Optimisation Hints (dict processing and strings)

Wed Mar 30 07:18:51 EST 2005

OPQ wrote:
>>>for (2):
>>>for k in hash.keys()[:]: # Note : Their may be a lot of keys here
>>>   if len(hash[k])<2:
>>>      del hash[k]
>>
> 
>>- use the dict.iter* methods to prevent building a list in memory. You 
>>shouldn't use these values directly to delete the entry as this could 
>>break the iterator:
>>
>>for key in [k for (k, v) in hash.iteritems () if len (v) < 2]:
>>     del hash (key)
>>
> 
> 
> I gonna try, but think that would be overkill: a whole list has to be
> computed !

Yes, but it is smaller than the list returned by hash.keys(), so it should be a win over what you 
were doing originally.
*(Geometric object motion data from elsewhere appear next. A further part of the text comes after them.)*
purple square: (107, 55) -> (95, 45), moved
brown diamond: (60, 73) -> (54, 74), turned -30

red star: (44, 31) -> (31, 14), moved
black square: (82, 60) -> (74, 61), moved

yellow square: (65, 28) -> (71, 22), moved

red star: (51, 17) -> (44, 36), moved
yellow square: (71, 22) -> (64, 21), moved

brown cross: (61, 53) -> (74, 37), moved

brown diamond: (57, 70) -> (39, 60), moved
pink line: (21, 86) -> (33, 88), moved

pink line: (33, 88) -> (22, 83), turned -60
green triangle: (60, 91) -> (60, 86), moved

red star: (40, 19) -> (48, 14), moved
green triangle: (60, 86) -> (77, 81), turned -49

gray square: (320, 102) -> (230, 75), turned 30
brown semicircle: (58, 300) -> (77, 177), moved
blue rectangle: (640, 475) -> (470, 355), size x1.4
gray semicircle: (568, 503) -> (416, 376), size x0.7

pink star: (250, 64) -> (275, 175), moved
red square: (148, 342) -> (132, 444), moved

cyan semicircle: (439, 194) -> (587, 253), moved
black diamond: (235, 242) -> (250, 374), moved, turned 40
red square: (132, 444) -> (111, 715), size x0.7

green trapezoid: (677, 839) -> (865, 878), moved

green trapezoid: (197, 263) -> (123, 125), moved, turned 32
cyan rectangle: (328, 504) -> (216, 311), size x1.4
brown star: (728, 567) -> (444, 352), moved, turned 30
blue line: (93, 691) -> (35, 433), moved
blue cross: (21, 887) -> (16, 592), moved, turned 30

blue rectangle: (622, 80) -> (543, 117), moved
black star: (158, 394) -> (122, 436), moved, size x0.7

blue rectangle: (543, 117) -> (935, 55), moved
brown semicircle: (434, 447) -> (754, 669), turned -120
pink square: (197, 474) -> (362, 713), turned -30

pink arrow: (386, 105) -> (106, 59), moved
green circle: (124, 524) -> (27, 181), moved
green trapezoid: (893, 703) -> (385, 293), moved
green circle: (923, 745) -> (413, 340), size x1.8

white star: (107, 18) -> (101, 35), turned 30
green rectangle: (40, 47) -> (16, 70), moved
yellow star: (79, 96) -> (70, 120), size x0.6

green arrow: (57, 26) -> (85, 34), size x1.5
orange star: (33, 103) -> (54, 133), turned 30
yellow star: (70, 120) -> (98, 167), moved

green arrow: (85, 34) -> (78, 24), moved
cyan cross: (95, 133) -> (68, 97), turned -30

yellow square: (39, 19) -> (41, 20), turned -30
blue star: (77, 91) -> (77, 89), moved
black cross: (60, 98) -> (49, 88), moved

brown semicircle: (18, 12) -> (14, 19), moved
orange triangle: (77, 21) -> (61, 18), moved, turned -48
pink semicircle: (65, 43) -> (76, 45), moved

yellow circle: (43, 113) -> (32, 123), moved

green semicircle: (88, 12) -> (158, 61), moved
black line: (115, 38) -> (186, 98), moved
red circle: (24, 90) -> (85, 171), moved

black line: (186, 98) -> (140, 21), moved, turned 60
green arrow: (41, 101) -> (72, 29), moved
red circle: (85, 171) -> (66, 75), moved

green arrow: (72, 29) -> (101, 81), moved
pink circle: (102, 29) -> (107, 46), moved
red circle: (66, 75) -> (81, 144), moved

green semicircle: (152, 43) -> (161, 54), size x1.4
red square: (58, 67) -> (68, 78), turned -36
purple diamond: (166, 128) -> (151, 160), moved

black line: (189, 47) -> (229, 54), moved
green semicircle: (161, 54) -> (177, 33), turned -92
Plus it avoids a lookup (hash[k]) which may improve the speed also.

BTW I have long assumed that iterating key, value pairs of a dict using iteritems() is faster than 
iterating with keys() followed by a lookup, since the former method should be able to avoid actually 
hashing the key and looking it up.

I finally wrote a test, and my assumption seems to be correct; using iteritems() is about 1/3 faster 
for simple keys.

Here is a simple test:

##

d = dict((i, i) for i in range(10000))

def withItems(d):
     for k,v in d.iteritems():
         pass

def withKeys(d):
     for k in d:
         d[k]

from timeit import Timer

for fn in [withItems, withKeys]:
     name = fn.__name__
     timer = Timer('%s(d)' % name, 'from __main__ import d, %s' % name)
     print name, timer.timeit(1000)

##

I get
withItems 0.980311184801
withKeys 1.37672944466

Kent